» Task to complete: A word-for-word copy is needed of the line containing "Идеална за различите сезоне у години" and every line after it through the end of the records below, leaving out all pictures.

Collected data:
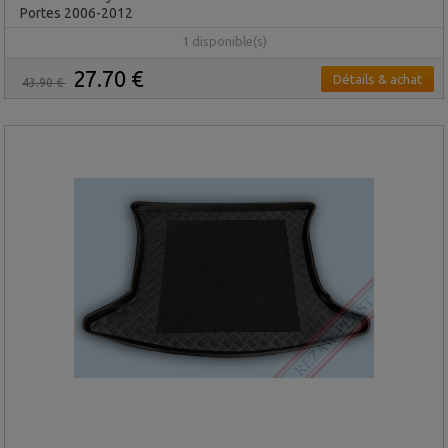
Portes 2006-2012
1 disponible(s)
27.70 €
Détails & achat
43.90 €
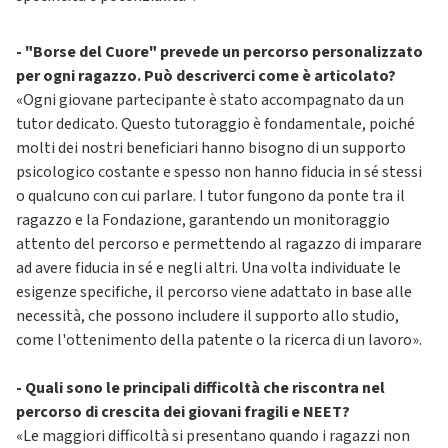
- "Borse del Cuore" prevede un percorso personalizzato
per ogni ragazzo. Può descriverci come è articolato?
«Ogni giovane partecipante è stato accompagnato da un
tutor dedicato. Questo tutoraggio è fondamentale, poiché
molti dei nostri beneficiari hanno bisogno di un supporto
psicologico costante e spesso non hanno fiducia in sé stessi
o qualcuno con cui parlare. I tutor fungono da ponte tra il
ragazzo e la Fondazione, garantendo un monitoraggio
attento del percorso e permettendo al ragazzo di imparare
ad avere fiducia in sé e negli altri. Una volta individuate le
esigenze specifiche, il percorso viene adattato in base alle
necessità, che possono includere il supporto allo studio,
come l'ottenimento della patente o la ricerca di un lavoro».
- Quali sono le principali difficoltà che riscontra nel
percorso di crescita dei giovani fragili e NEET?
«Le maggiori difficoltà si presentano quando i ragazzi non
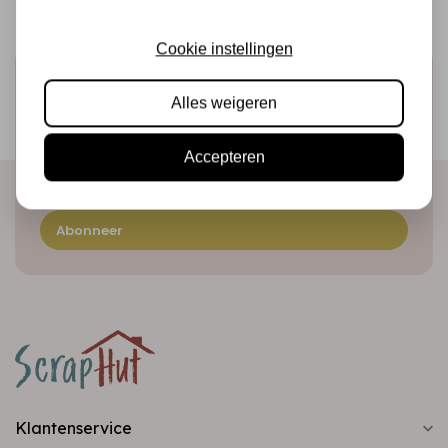
Cookie instellingen
Schrijf je in voor de nieuwsbrief
Alles weigeren
Ontvang als eerste onze actie en nieuwe producten
direct in je mailbox!
Accepteren
Abonneer
Klantenservice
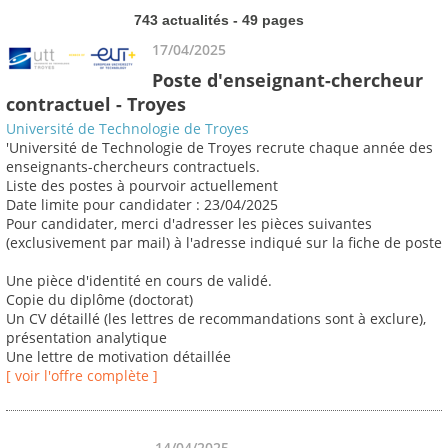
743 actualités - 49 pages
17/04/2025
Poste d'enseignant-chercheur
contractuel - Troyes
Université de Technologie de Troyes
'Université de Technologie de Troyes recrute chaque année des
enseignants-chercheurs contractuels.
Liste des postes à pourvoir actuellement
Date limite pour candidater : 23/04/2025
Pour candidater, merci d'adresser les pièces suivantes
(exclusivement par mail) à l'adresse indiqué sur la fiche de poste
Une pièce d'identité en cours de validé.
Copie du diplôme (doctorat)
Un CV détaillé (les lettres de recommandations sont à exclure),
présentation analytique
Une lettre de motivation détaillée
[ voir l'offre complète ]
14/04/2025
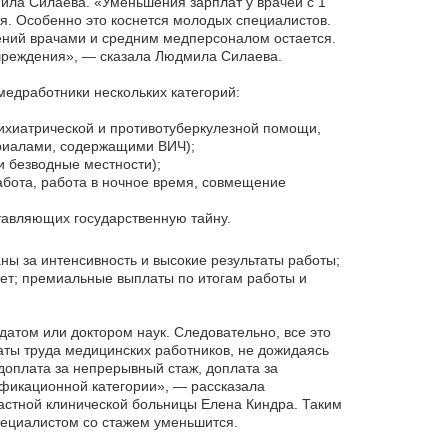
ила Силаева. «Уменьшения зарплат у врачей с 1
ся. Особенно это коснется молодых специалистов.
дений врачами и средним медперсоналом остается.
чреждения», — сказала Людмила Силаева.
медработники нескольких категорий:
ихиатрической и противотуберкулезной помощи,
ериалами, содержащими ВИЧ);
и безводные местности);
абота, работа в ночное время, совмещение
авляющих государственную тайну.
ны за интенсивность и высокие результаты работы;
лет; премиальные выплаты по итогам работы и
датом или доктором наук. Следовательно, все это
ты труда медицинских работников, не дожидаясь
оплата за непрерывный стаж, доплата за
лификационной категории», — рассказала
ластной клинической больницы Елена Киндра. Таким
пециалистом со стажем уменьшится.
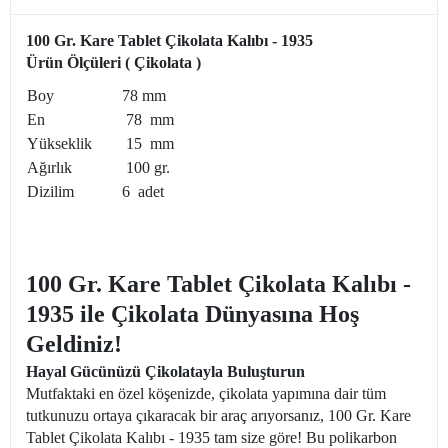
100 Gr. Kare Tablet Çikolata Kalıbı - 1935
Ürün Ölçüleri ( Çikolata )
Boy
78 mm
En
78 mm
Yükseklik
15 mm
Ağırlık
100 gr.
Dizilim
6 adet
100 Gr. Kare Tablet Çikolata Kalıbı -
1935 ile Çikolata Dünyasına Hoş
Geldiniz!
Hayal Gücünüzü Çikolatayla Buluşturun
Mutfaktaki en özel köşenizde, çikolata yapımına dair tüm
tutkunuzu ortaya çıkaracak bir araç arıyorsanız, 100 Gr. Kare
Tablet Çikolata Kalıbı - 1935 tam size göre! Bu polikarbon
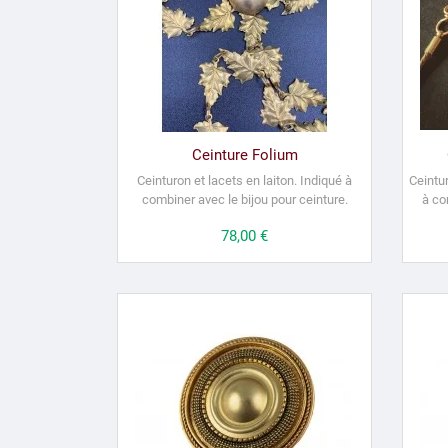
Ceinture Folium
Ceinturon et lacets en laiton.
Indiqué à
Ceintur
combiner avec le bijou pour ceinture.
à co
Prix
78,00 €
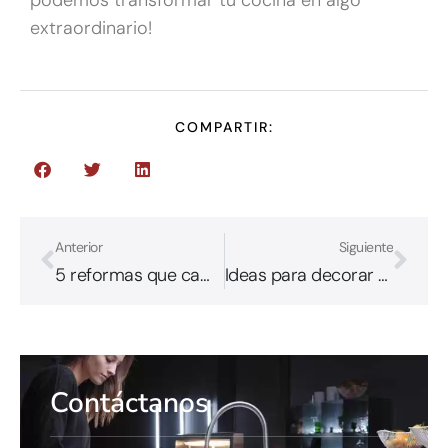
extraordinario!
COMPARTIR:
Anterior
Siguiente
5 reformas que cambiarán el aspecto de tu cocina pequeña
Ideas para decorar una cocina blanca de forma moderna
Contáctanos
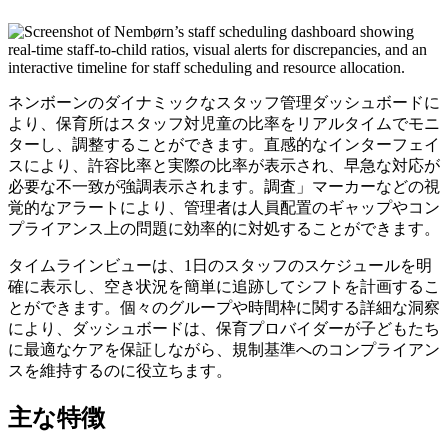
ネンボーンのダイナミックなスタッフ管理ダッシュボードに
より、保育所はスタッフ対児童の比率をリアルタイムでモニ
ターし、調整することができます。直感的なインターフェイ
スにより、許容比率と実際の比率が表示され、早急な対応が
必要な不一致が強調表示されます。調査」マーカーなどの視
覚的なアラートにより、管理者は人員配置のギャップやコン
プライアンス上の問題に効率的に対処することができます。
タイムラインビューは、1日のスタッフのスケジュールを明
確に表示し、空き状況を簡単に追跡してシフトを計画するこ
とができます。個々のグループや時間枠に関する詳細な洞察
により、ダッシュボードは、保育プロバイダーが子どもたち
に最適なケアを保証しながら、規制基準へのコンプライアン
スを維持するのに役立ちます。
主な特徴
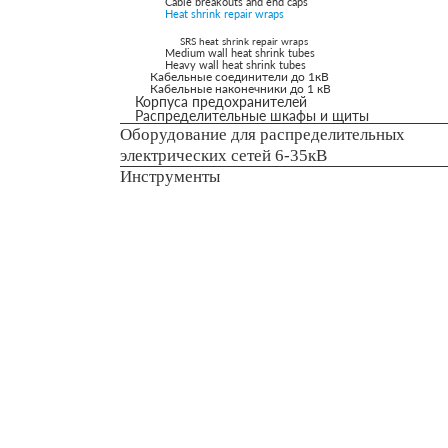
Cable breakouts and end caps
Heat shrink repair wraps
SRS heat shrink repair wraps
Medium wall heat shrink tubes
Heavy wall heat shrink tubes
Кабельные соединители до 1кВ
Кабельные наконечники до 1 кВ
Корпуса предохранителей
Распределительные шкафы и щиты
Оборудование для распределительных
электрических сетей 6-35кВ
Инструменты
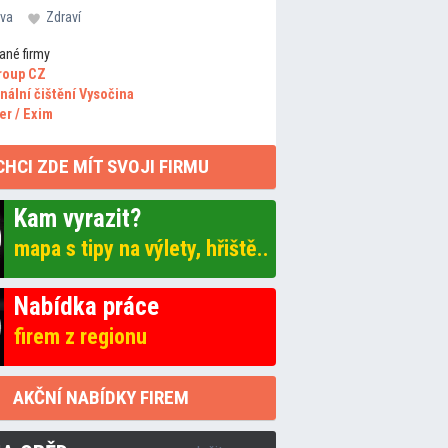
va
Zdraví
ané firmy
roup CZ
nální čištění Vysočina
er / Exim
CHCI ZDE MÍT SVOJI FIRMU
Kam vyrazit?
mapa s tipy na výlety, hřiště..
Nabídka práce
firem z regionu
AKČNÍ NABÍDKY FIREM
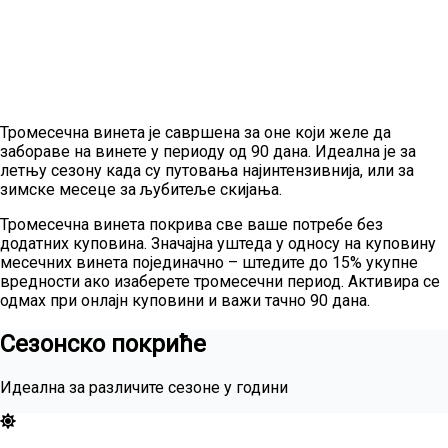
Тромесечна винета је савршена за оне који желе да
забораве на винете у периоду од 90 дана. Идеална је за
летњу сезону када су путовања најинтензивнија, или за
зимске месеце за љубитеље скијања.
Тромесечна винета покрива све ваше потребе без
додатних куповина. Значајна уштеда у односу на куповину
месечних винета појединачно – штедите до 15% укупне
вредности ако изаберете тромесечни период. Активира се
одмах при онлајн куповини и важи тачно 90 дана.
Сезонско покриће
Идеална за различите сезоне у години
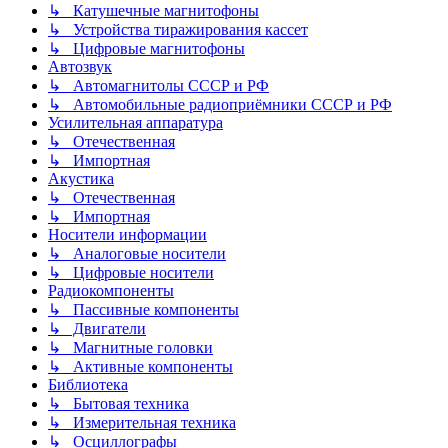
↳ Катушечные магнитофоны
↳ Устройства тиражирования кассет
↳ Цифровые магнитофоны
Автозвук
↳ Автомагнитолы СССР и РФ
↳ Автомобильные радиоприёмники СССР и РФ
Усилительная аппаратура
↳ Отечественная
↳ Импортная
Акустика
↳ Отечественная
↳ Импортная
Носители информации
↳ Аналоговые носители
↳ Цифровые носители
Радиокомпоненты
↳ Пассивные компоненты
↳ Двигатели
↳ Магнитные головки
↳ Активные компоненты
Библиотека
↳ Бытовая техника
↳ Измерительная техника
↳ Осциллографы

» Task response:
Идеална за различите сезоне у години
↳ Катушечные магнитофоны
↳ Устройства тиражирования кассет
↳ Цифровые магнитофоны
Автозвук
↳ Автомагнитолы СССР и РФ
↳ Автомобильные радиоприёмники СССР и РФ
Усилительная аппаратура
↳ Отечественная
↳ Импортная
Акустика
↳ Отечественная
↳ Импортная
Носители информации
↳ Аналоговые носители
↳ Цифровые носители
Радиокомпоненты
↳ Пассивные компоненты
↳ Двигатели
↳ Магнитные головки
↳ Активные компоненты
Библиотека
↳ Бытовая техника
↳ Измерительная техника
↳ Осциллографы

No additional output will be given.